The Impact of Residual Neuromuscular Blockade, Oversedation, and Hypothermia on Adverse Respiratory Events in a Postanesthetic Care Unit: A Prospective Study of Prevalence, Predictors, and Outcomes
Stewart et al, Anesthesia & Analgesia, Volume 123(4), October 2016, p 859–868
Dr Lena Al-Shammari
Residual neuro-muscular blockade (RNMB) [defined as a TOFR < 0.9] is highly prevalent.
RNMB is associated with adverse respiratory events (AREs).
Monitoring of NMB on PACUs is often omitted.
Prospective cohort study.
A university hospital in Australia.
Adult patients requiring non-depolarising NMB for surgery performed on weekdays.
No change in practice requested.
TOFR (electromyography at wrist [30mA rather than 60m]) & ARE (modified Murphy’s criteria)
599 patients recruited; managed by 81 anaesthetists.
RNMB in 186 (31% [95% CI, 27%–35%]).
Of these, median time to recovery to TOFR >0.9 was 15 min.
Presence of RNMB was associated with 1) type of operation (open abdominal), 2) duration of operation (<90m), 3) use of a reversal agent. After multi-variate analysis: RNMB associated with 1) increasing age, 2) type of operation (open abdominal), 3) length of operation (<90m).
Type of NMB and use of NMB monitoring were not associated with RNMB.
Only 24% of patients had some form of neuromuscular function monitoring.
In patients with RNMB, 21% [16%–28] experienced AREs. This compares to 14% [11–18%] of non-RNMB patients (P = 0.033).
AREs on PACU occurred in 16% [13%–19%]) of all cases – most commonly, obstruction, respiratory distress & mild hypoxaemia.
AREs on the PACU were significantly associated with RNMB, core temperature, and level of consciousness. The association with RNMB was statistically insignificant in the multivariate analysis
RNMB on PACU is common
Reversal agent is being given without depth of NMB monitoring in many cases.
AREs are associated with core temperature and level of consciousness.
2. RNMB assessed in a consistent manner, with most precise monitor for TOF (EMG)
3. Relevant clinical question
1. Observational.
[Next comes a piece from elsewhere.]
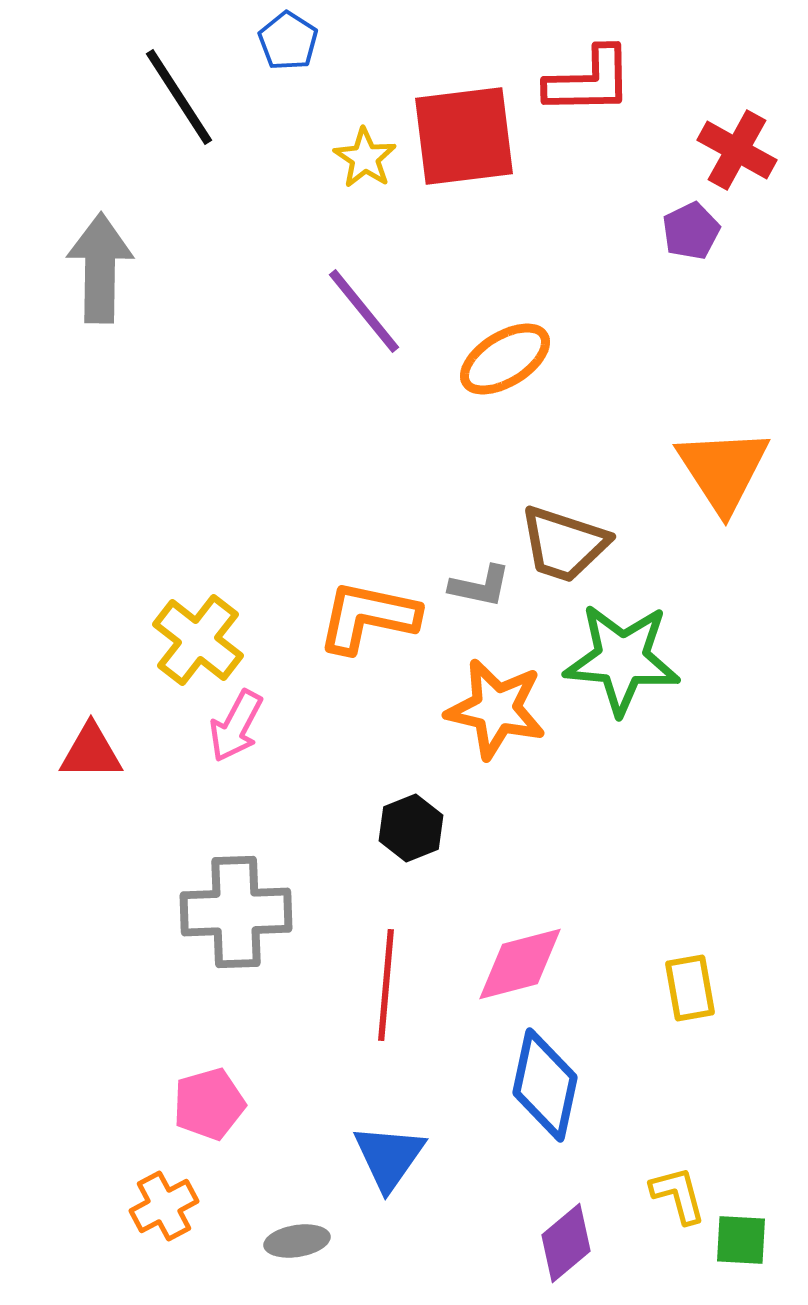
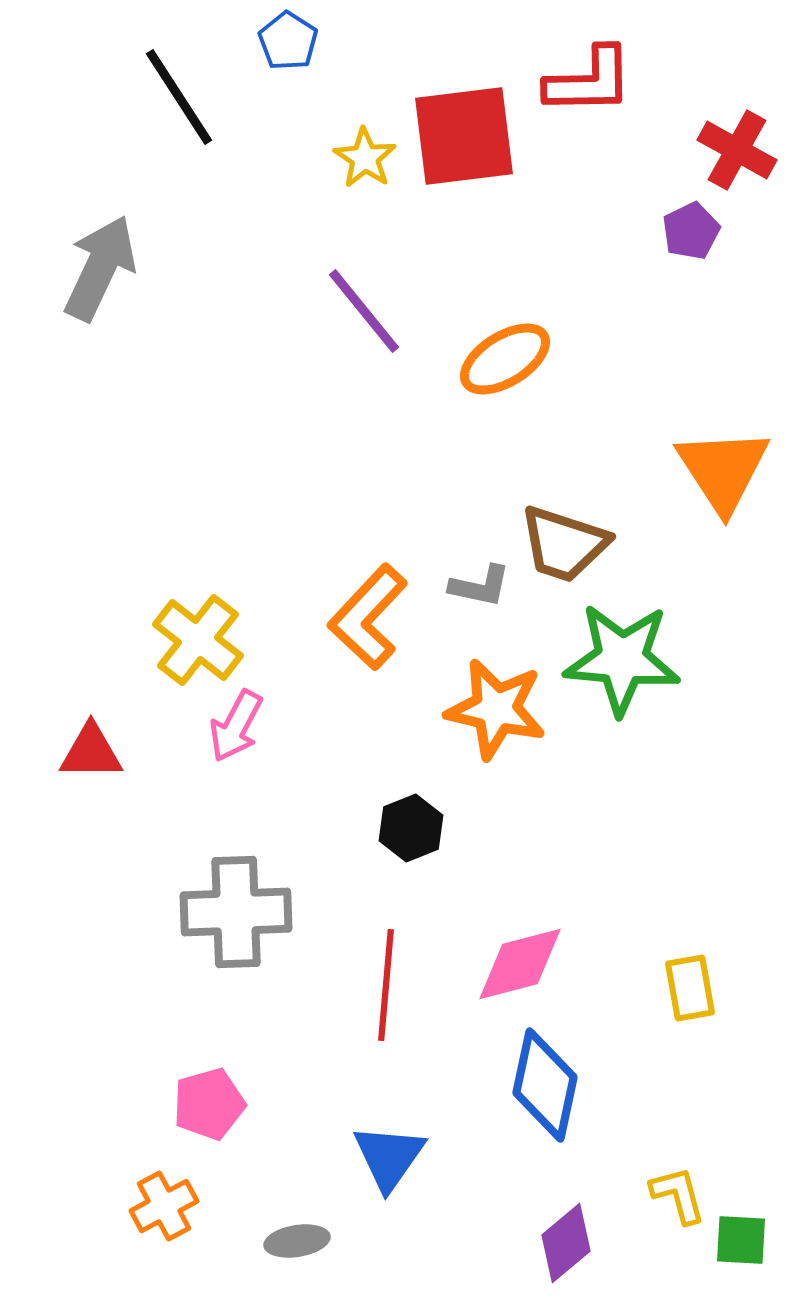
gray arrow: rotated 24 degrees clockwise
orange L-shape: rotated 59 degrees counterclockwise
Hawthorne effect possible.
2. TOF stimulus amplitude reduced, possibly submaximal
3. Excludes out-of-hours cases and patients taken to ICU
4. No follow-up of patients beyond PACU; may miss some AREs
5. Data is from 2013 – has practice changed since then?
6. No pre-study sample size calculation done
7. Single centre (high rate of deep extubation)
8. Many of the ARE outcomes on the Murphy scale are not severe – are they clinically significant? (eg obstruction requiring jaw thrust)
We know RNMB is not good for patients. This study confirms it’s still common on PACU.
Potential for impact
There is a paper on RNMB and pneumonia in this month’s Anesthesiology (a retrospective cohort study demonstrating a significant link). Together these papers may prompt more attention to our use of NMBs.